In einem Teil der Arbeit wird eine Analyse von einem nach diesen Prinzipien verfassten Lehrwerk ausgeführt, in Verbindung mit einem Vergleich zu traditionell verfassten Wortschatzübungen.

Die Arbeit ist in 3 Kapitel aufgeteilt, die den Übergang von der Theorie zur Praxis übersichtlich machen müssen: das erste Kapitel befasst sich mit den theoretischen Grundlagen aus der Kognitionspsychologie und konstruktivistischen Lerntheorie, mit „mentalem Lexikon“ als menschlichem internem Wörterbuch, seiner Struktur und Herausbildung.

Im zweiten Kapitel werden Vorschläge für die praktische Umsetzung der kognitiven Ansätze im Fremdsprachenunterricht gesammelt sowie zentrale Prinzipien bestimmt, die dabei berücksichtigt werden müssen.

Das dritte Kapitel stellt eine Analyse der Wortschatzaufgaben im Lehrwerk „EM“ sowie das gesamte Konzept des Lehrwerks dar, die mit den sogenannten „traditionellen“ Übungen vom Gesichtspunkt der kognitiven Wortschatzarbeit verglichen werden.

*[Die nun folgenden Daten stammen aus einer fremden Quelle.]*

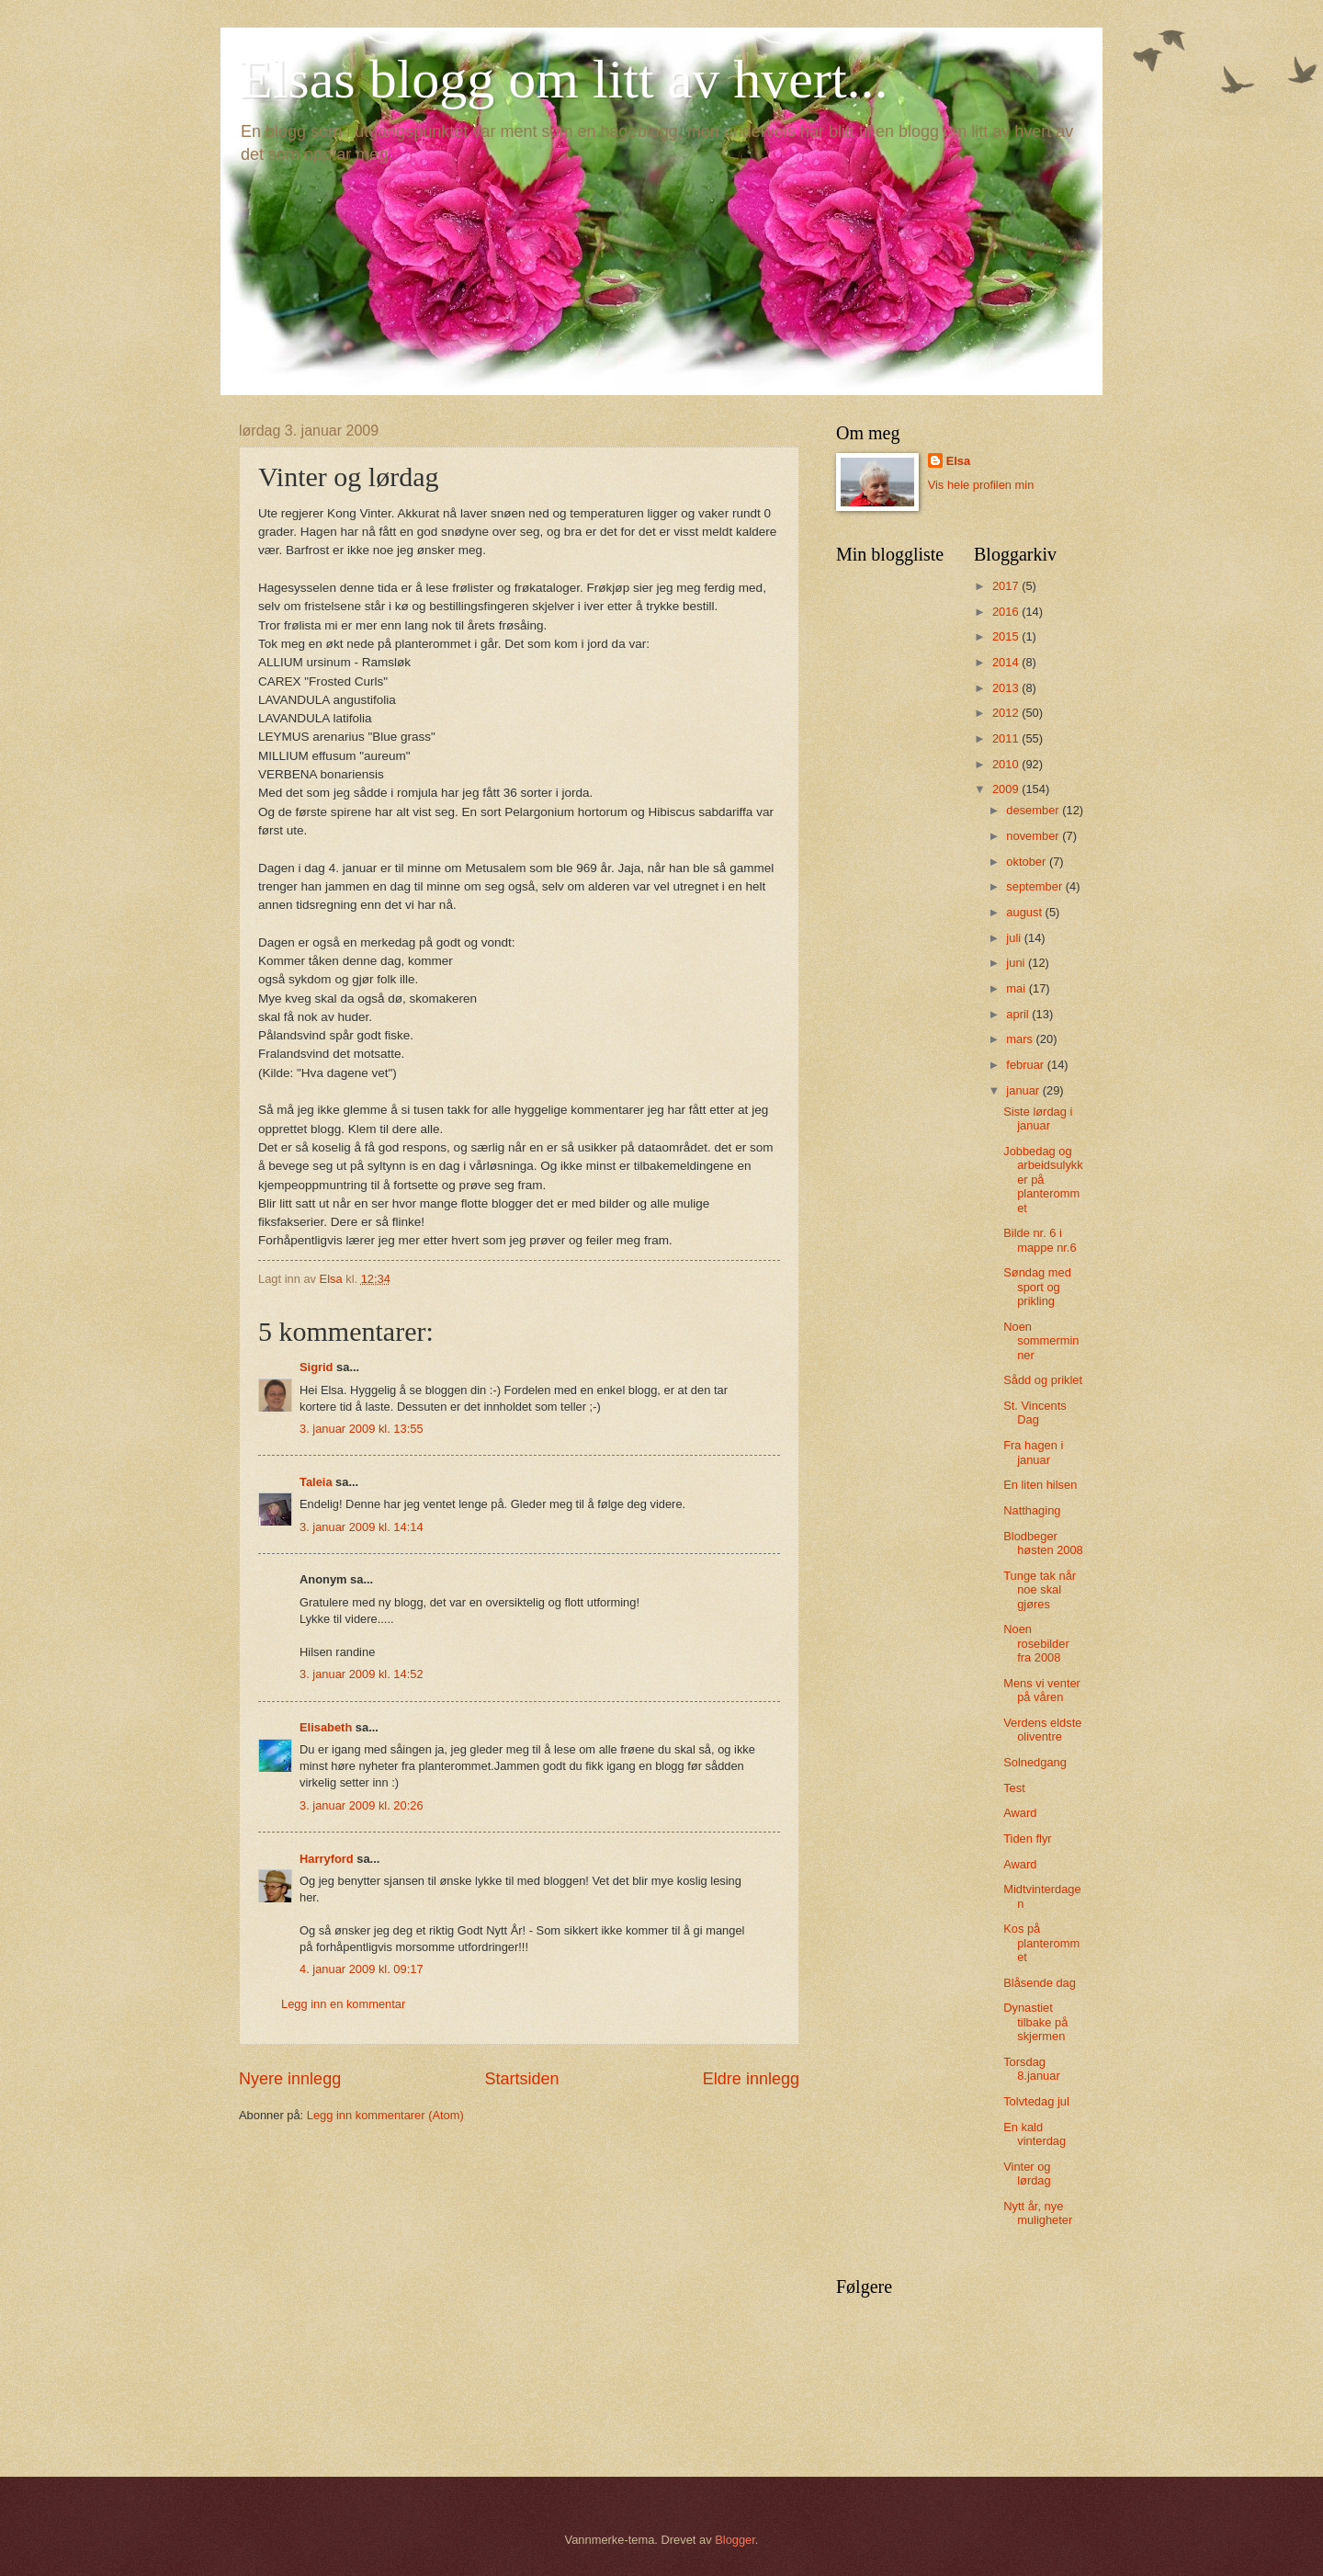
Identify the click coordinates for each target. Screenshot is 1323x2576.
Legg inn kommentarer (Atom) (385, 2115)
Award (1019, 1813)
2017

1. Kognitive und konstruktivistische Lern- und Verstehenstheorie.

1.1. Grundkonzepte der kognitiven Psychologie und der konstruktivistischen Verstehenstheorie.

Seit einiger Zeit beschäftigt sich die Fremdsprachendidaktik und Fremdsprachenerwerbsforschung mit dem Begriff „Kognition“, was sich mittlerweile auch an modernen Lehrwerken bemerkbar macht. Im Mittelpunkt der Diskussion steht dabei neben dem Grammatikerwerb auch die Wortschatzarbeit, deren Bedeutung für den Fremdsprachenerwerb lange Zeit unterschätzt und nur auf das Auswendiglernen von Vokabellisten beschränkt wurde. Dabei lassen sich die Erfahrungen von jedem Sprachlerner nicht ignorieren, dass man sich in einem fremden Land nur verständigen und dadurch seine kommunikative Intention erfüllen kann, wenn man über einen für diese Sprechsituation notwendigen Wortschatz verfügt und nicht nur grammatische Regeln beherrscht.

Jede sprachliche Äußerung kann vom kommunikativen und kognitiven Aspekt betrachtet werden. Auch zu der fremdsprachlichen kommunikativen Kompetenz gehören nicht nur die Kenntnisse einer Sprache, ihre Funktionsweise, Fertigkeiten und Fähigkeiten, sondern auch kognitive Kenntnisse und Erkenntnisse, die eine Grundlage für sprachlich-kommunikative Handlungen bilden und für den angemessenen Gebrauch der Fremdsprache erforderlich sind. Um neue Erkenntnisse zu gewinnen, muss der Mensch aus von außen eingehenden Wahrnehmungen neue Wissensstrukturen konstruieren. Denk- und auch Handlungsstrukturen entstehen immer „aus Interaktion zwischen bereits vorhandenen Wissensstrukturen und neuen Wahrnehmungen“ (Wolff 2000, S.93).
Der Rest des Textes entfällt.